Armida triompha à Eszterhazà, 57 représentations eurent lieu pendant les quatre années qui suivirent sa création en février 1784. C'est pourtant le dernier opéra composé pour Eszterhazà. Comment expliquer qu'au moment où Haydn connaît un succès franc et massif avec un opéra, il renonce à en composer de nouveaux? Plusieurs explications ont été avancées (1). En voici une que d'autres que moi ont suggérée déjà dans ce forum et que je développe un peu.
A la fin de l'année 1785, Wolfgang Mozart dédicace six nouveaux quatuors à Haydn. Ce dernier avait échangé avec Leopold Mozart, le 15 février 1785, des propos chaleureux déclarant Wolfgang plus grand compositeur vivant. Ces événements idylliques ne doivent pas faire oublier une réalité bien humaine. Joseph Haydn a très bien compris qu'il lui faut réagir rapidement face à un jeune génie de 28 ans. Comme Hercule, il est à la croisée des chemins: ses opéras ont un grand succès local mais le Burgtheater de Vienne semble inaccessible, ses symphonies récemment composées sont excellentes mais peut-être un cran moins novatrices que d'autres plus anciennes, Mozart vient tout juste d'élever très haut la barre avec ses six quatuors. Il décide d'avoir un entretien avec Mozart.
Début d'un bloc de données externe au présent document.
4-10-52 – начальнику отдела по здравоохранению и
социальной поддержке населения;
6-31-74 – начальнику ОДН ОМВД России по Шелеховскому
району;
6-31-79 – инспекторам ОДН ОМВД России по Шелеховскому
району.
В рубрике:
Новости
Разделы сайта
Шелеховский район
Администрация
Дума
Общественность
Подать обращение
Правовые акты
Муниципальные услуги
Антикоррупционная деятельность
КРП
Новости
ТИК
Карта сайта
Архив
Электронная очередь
Mon cher Mozart, que souhaitez-vous composer dans l'avenir?
Mon cher Papa, comme vous le savez peut-être, depuis mon premier voyage en Italie en 1770 et mon opera seria Mitridate, mon plus cher désir est de composer des opéras, genre musical pour lequel mon talent est le mieux adapté. Jusque là les circonstances ne me furent pas favorables, Idomeneo, un opera pour lequel j'ai sué sang et eau et qui est , je crois, ma meilleure oeuvre à ce jour, a chuté après trois représentation mais j'ai bon espoir que cela change. Un talentueux Poète, l'abbé Lorenzo da Ponte est à Vienne et peut-être une opportunité de collaboration se présentera. Si cela se produit, j'y consacrerai toutes mes forces.
Joseph Haydn ne connait pas Idomeneo mais par contre il a probablement énormément apprécié L'Enlèvement au Sérail et sait de quoi Mozart est capable. Il lui reste à convaincre Nicolas le Magnifique qu'il ne composera plus d'opéras pour lui, tout en lui promettant qu'il montera avec son talent habituel les opéras des autres (Cimarosa, Anfossi, Paisiello...). En 1785, il recompose La Vera Costanza qu'un incendie avait détruit en 1779 en vue d'une reprise. Sitôt fait, dans un grand élan créateur, il met en chantier les symphonies Parisiennes achevées l'année suivante. Le 1er mai 1786 paraissent au Burgtheater de Vienne les Noces de Figaro de Mozart. Haydn assistera à une représentation de cet opéra en 1790.